The aim of the study was to monitor HRV changes in different intensity of exercise, and to assess the mental stress caused by racing.

In the present investigation heart rate and heart period (RR-interval) data were collected at rest, during aerobic training and anaerobic exercise from 8 Standardbred trotters. The anaerobic work was performed under real race circumstances. HRV was analyzed with the Kubios HRV software. Frequency and spectral power were determined in three frequency bands: very low (VLF), low (LF) and high (HF) cycles/beat. Indicators of sympathetic (LF/HF) and parasympathetic (HF) activity were calculated.

LF/HF was higher during the warming up period before racing, than at the same workload on a simple training day, but the difference did not reach statistical significance. HF did not differ significantly on different workloads but it was significant higher at rest (p<0.001). During the most intensive workload of the race (last minute of the competition) the HF and LF/HF was significantly higher and lower compared to the training results, respectively (p<0.0001).

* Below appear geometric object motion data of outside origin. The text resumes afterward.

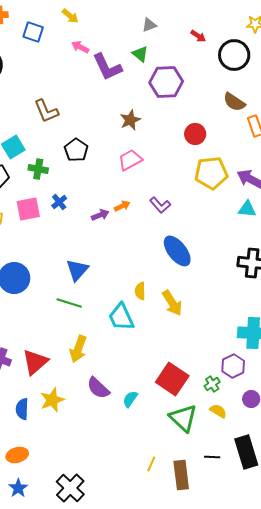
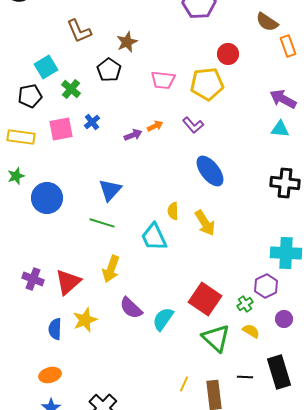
brown star: (130, 120) -> (127, 42), moved
pink trapezoid: (130, 160) -> (163, 80), turned -145
green cross: (38, 169) -> (71, 89), turned 30
yellow pentagon: (211, 173) -> (207, 84), moved
cyan semicircle: (130, 399) -> (163, 319), size x1.4

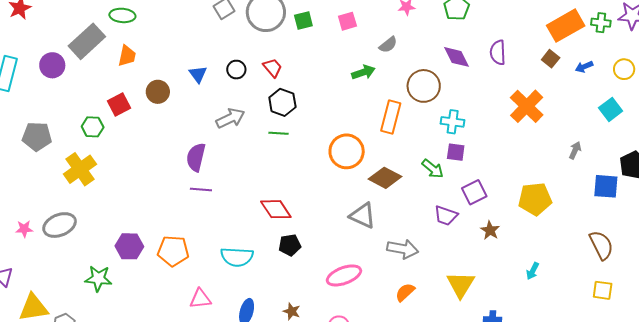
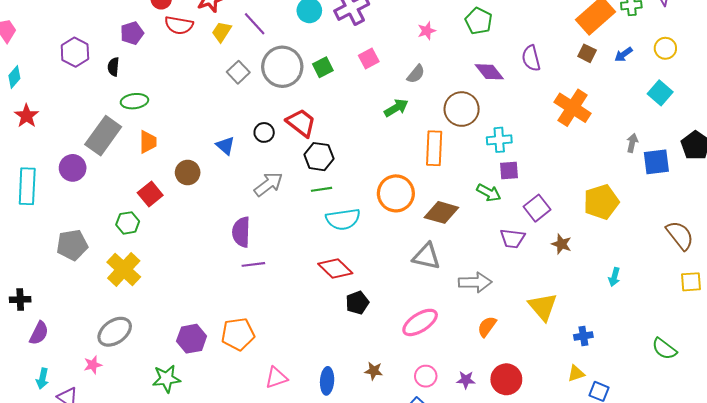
red trapezoid: (273, 68) -> (301, 123), size x1.4
blue square: (606, 186) -> (656, 162), moved
pink star: (24, 229) -> (93, 365), moved
cyan semicircle: (237, 257) -> (343, 219), moved

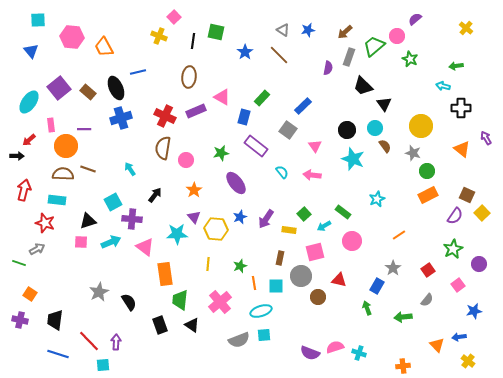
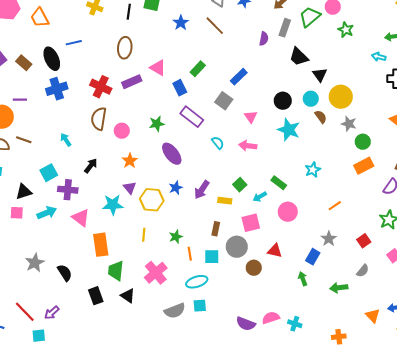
blue rectangle: (244, 117) -> (180, 88), turned -42
yellow circle: (421, 126) -> (341, 97), moved
purple arrow: (116, 342) -> (52, 313), turned -133

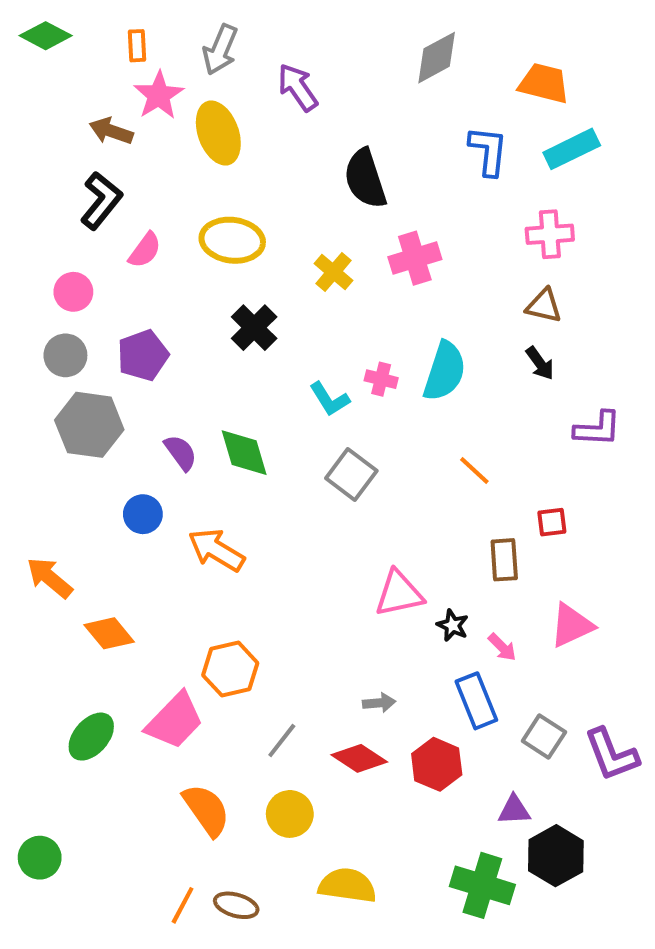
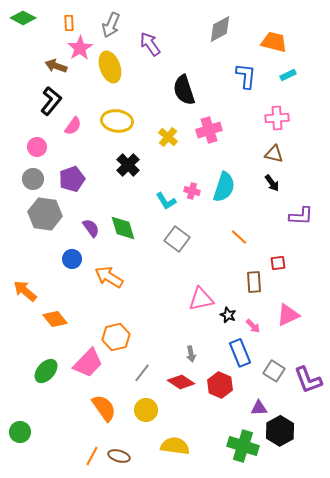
cyan rectangle: (572, 149) -> (288, 75), size x0.6
gray arrow: (379, 703) -> (191, 354), turned 84

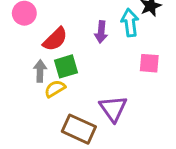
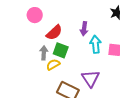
cyan arrow: (130, 23) -> (96, 44), moved
green square: (66, 66) -> (61, 50), turned 35

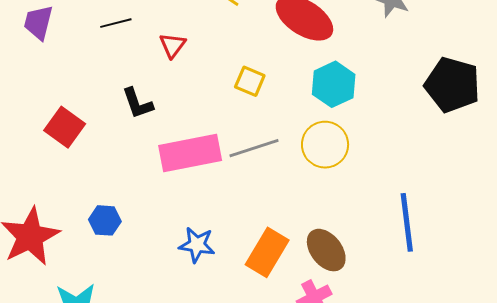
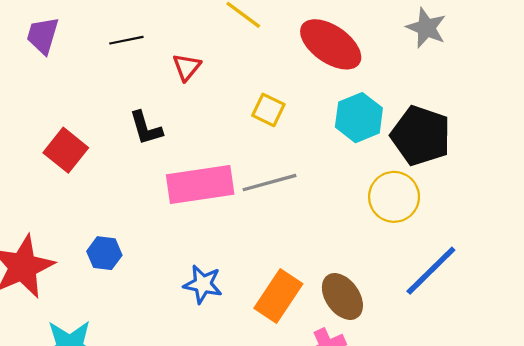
black pentagon: (452, 85) -> (421, 136), moved
yellow circle: (325, 145) -> (394, 197), moved
blue line: (407, 222) -> (431, 271), turned 50

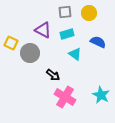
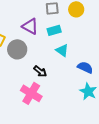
blue semicircle: (98, 42) -> (85, 67), moved
pink cross: (65, 97) -> (31, 93), moved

LF/HF reflects the sympathetic activity of the body. Significant increase in the LF/HF was expected before racing, however the reason of the absent sympathetic prevalence can be, that the horses used in the experiment were accustomed to racing and were kept on the same racing center during the whole year. Another surprising result was the decrease of LH/HF and increase of HF during the most intensive exercise. It can be the result of the exhaustion stage of the physical and psychical stress affecting the horse, but also can happen because at this level of work, humoral and other non-neural mechanisms may become more important than autonomic modulation in influencing HR and HRV.

The investigation was supported by the NKB 2013/15905 project.